Équipe
PhysicoBiologie aux MésoÉchelles
Présentation
Notre recherche se concentre principalement sur l’étude des populations de cellules vivantes en interaction à l’aide de concepts et de techniques de physique.
Notre recherche se concentre principalement sur l’étude des populations de cellules vivantes en interaction à l’aide de concepts et de techniques de physique.
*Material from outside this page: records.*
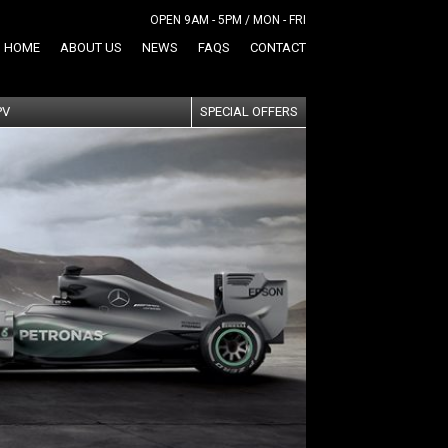
OPEN 9AM - 5PM / MON - FRI
HOME
ABOUT US
NEWS
FAQS
CONTACT
PV
SPECIAL OFFERS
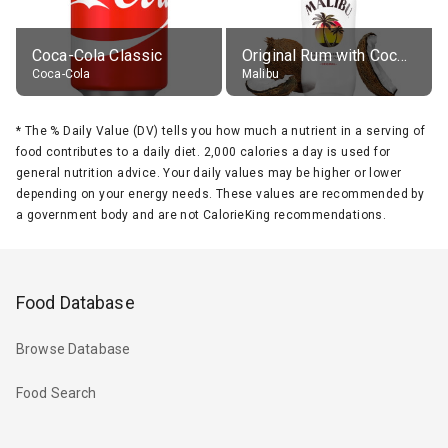
Coca-Cola Classic
Original Rum with Coconut Flavour (21% alc.)
Coca-Cola
Malibu
*
The % Daily Value (DV) tells you how much a nutrient in a serving of
food contributes to a daily diet. 2,000 calories a day is used for
general nutrition advice. Your daily values may be higher or lower
depending on your energy needs. These values are recommended by
a government body and are not CalorieKing recommendations.
Food Database
Browse Database
Food Search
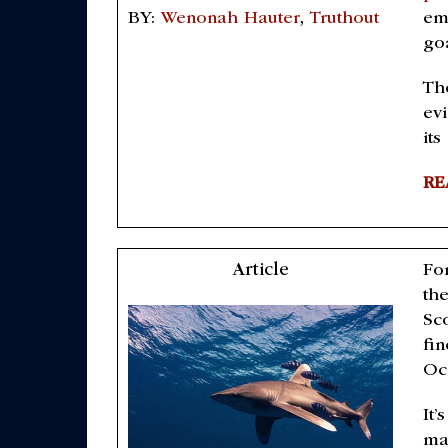
emi
BY:
Wenonah Hauter
,
Truthout
go
Th
ev
its
RE
Article
For
th
Sc
fin
Oc
It’
ma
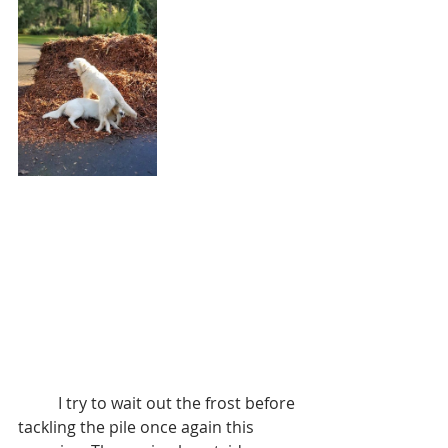
	I try to wait out the frost before 
tackling the pile once again this 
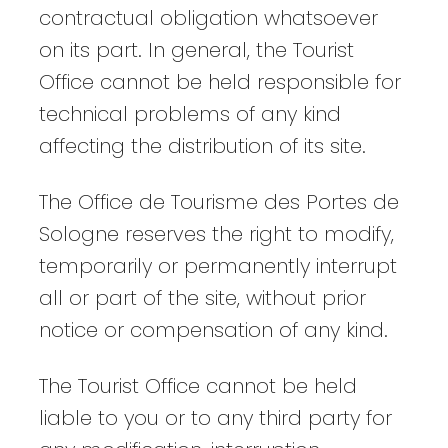
contractual obligation whatsoever
on its part. In general, the Tourist
Office cannot be held responsible for
technical problems of any kind
affecting the distribution of its site.
The Office de Tourisme des Portes de
Sologne reserves the right to modify,
temporarily or permanently interrupt
all or part of the site, without prior
notice or compensation of any kind.
The Tourist Office cannot be held
liable to you or to any third party for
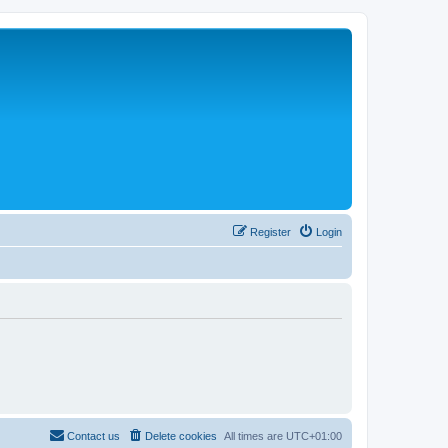
Register
Login
Contact us
Delete cookies
All times are
UTC+01:00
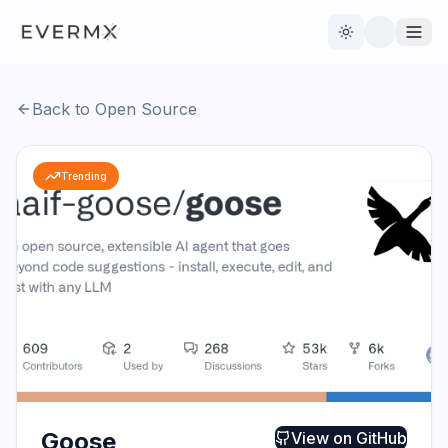
Toggle theme
Back to Open Source
Reviews
AI Tools
Trending
Open Source
Live News
AI Official
Contact Us
Goose
View on
GitHub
Nous menons des projets expérimentaux portant sur différents aspects de la communication entre les cellules dans différents systèmes (incluant les bactéries et les cellules de mammifères). Pour obtenir une bonne maîtrise spatiale et temporelle du micro-environnement cellulaire, nous utilisons largement les possibilités offertes par les techniques de microfabrication/microfluidique. Nous développons également des outils d’analyse quantitative de nos données expérimentales, ce qui permet d’interpréter les comportements des populations sur la base de celui des cellules individuelles. Les résultats obtenus grâce à cette approche ont conduit à plusieurs collaborations avec des groupes théoriques et des groupes de biologie en France et à l’étranger.
Chimiotactisme collectif des bactéries (A. Buguin)
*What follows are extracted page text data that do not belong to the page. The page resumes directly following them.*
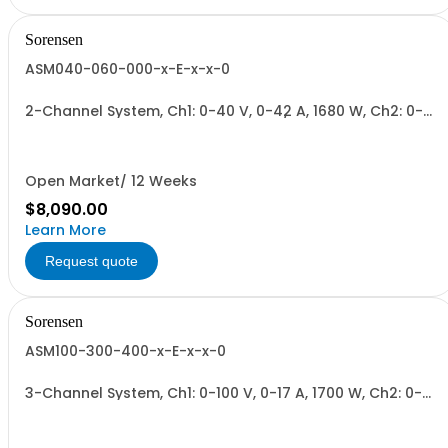
Sorensen
ASM040-060-000-x-E-x-x-0
2-Channel System, Ch1: 0-40 V, 0-42 A, 1680 W, Ch2: 0-
60 V, 0-28 A, 1680 W + Blank. 1700W/Channel, 3400W
Total.
Open Market/ 12 Weeks
$8,090.00
Learn More
Request quote
Sorensen
ASM100-300-400-x-E-x-x-0
3-Channel System, Ch1: 0-100 V, 0-17 A, 1700 W, Ch2: 0-
300 V, 0-6 A, 1700 W, Ch3: 0-400 V, 0-4.3 A, 1700 W.
1700W/Channel, 5100W Total.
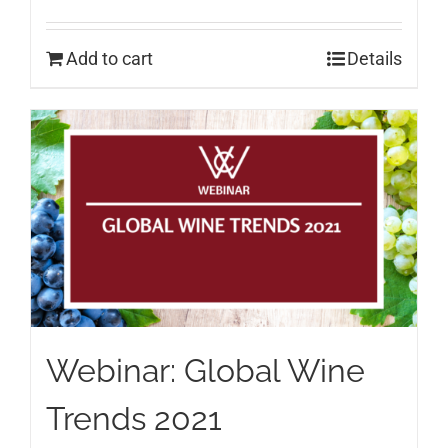
Add to cart
Details
Webinar: Global Wine
Trends 2021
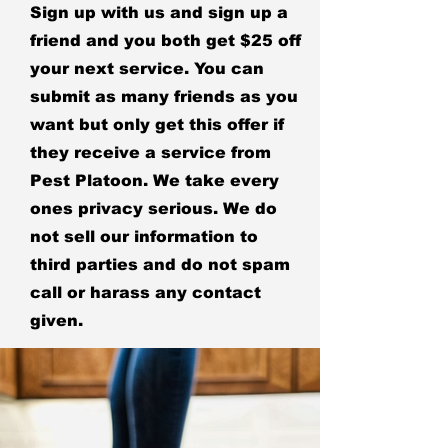
Sign up with us and sign up a
friend and you both get $25 off
your next service. You can
submit as many friends as you
want but only get this offer if
they receive a service from
Pest Platoon. We take every
ones privacy serious. We do
not sell our information to
third parties and do not spam
call or harass any contact
given.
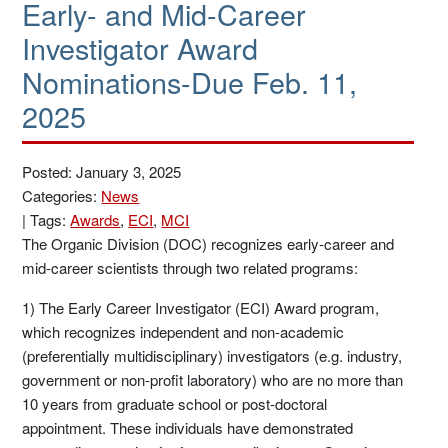
Early- and Mid-Career
Investigator Award
Nominations-Due Feb. 11,
2025
Posted: January 3, 2025
Categories:
News
|
Tags:
Awards
,
ECI
,
MCI
The Organic Division (DOC) recognizes early-career and
mid-career scientists through two related programs:
1) The Early Career Investigator (ECI) Award program,
which recognizes independent and non-academic
(preferentially multidisciplinary) investigators (e.g. industry,
government or non-profit laboratory) who are no more than
10 years from graduate school or post-doctoral
appointment. These individuals have demonstrated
Les bactéries chimiotactiques E. coli qui nagent en suspension dans un milieu liquide consomment les nutriments présents dans la solution et communiquent entre elles par l’intermédiaire de facteurs solubles. Ces propriétés donnent lieu à des comportements complexes (formation de motifs, fluctuations spontanées de concentration…). Ce système peut être étudié dans des canaux microfluidiques. Lorsque leur concentration est suffisamment importante, les bactéries forment alors des ondes qui se propagent d’une extrémité à l’autre du canal. Nous mesurons quantitativement la propagation de ces pulses de concentration (figure 1) pour différentes géométries des canaux et nous interprétons ces résultats dans le cadre d’un modèle cinétique. Nos projets visent à perturber ces impulsions par l’application d’un champ externe sur les cellules, ou à étudier l’interaction de mélanges de plusieurs souches ayant des comportements différents séparément.
Migration collective de cellules épithéliales (P. Silberzan).
Lorsqu’elles font face à une surface libre, les cellules épithéliales d’une monocouche migrent collectivement sur le substrat disponible tout en maintenant des contacts cellule-cellule (figure 2). Pour les cellules adhérant à leur substrat, c’est l’activité des protrusions qui contrôle cette migration jusqu’aux très petites tailles de blessure. En revanche, sur un substrat non adhésif, les blessures se ferment par un mécanisme de cordon de bourse via la contraction du câble d’actomyosine périphérique. La migration collective implique généralement des doigts de migration entraînés par les cellules leaders qui se développent au bord libre. Ces doigts composés de jusqu’à 100 cellules, se comportent comme des « super-cellules » mécaniquement cohérents et reproduisent à l’échelle multicellulaire le dipôle de forces développé par des cellules uniques en migration. La migration collective des cellules est bien décrite par un modèle de particules en interaction dans lequel les cellules ont tendance à adapter leur mouvement à celui de leurs voisines. Le même modèle décrit aussi quantitativement les oscillations observées dans des épithéliums confluents confinés. A très haute densité, les mouvements des cellules se gèlent progressivement alors que se développent des structures multicellulaires tridimensionnelles.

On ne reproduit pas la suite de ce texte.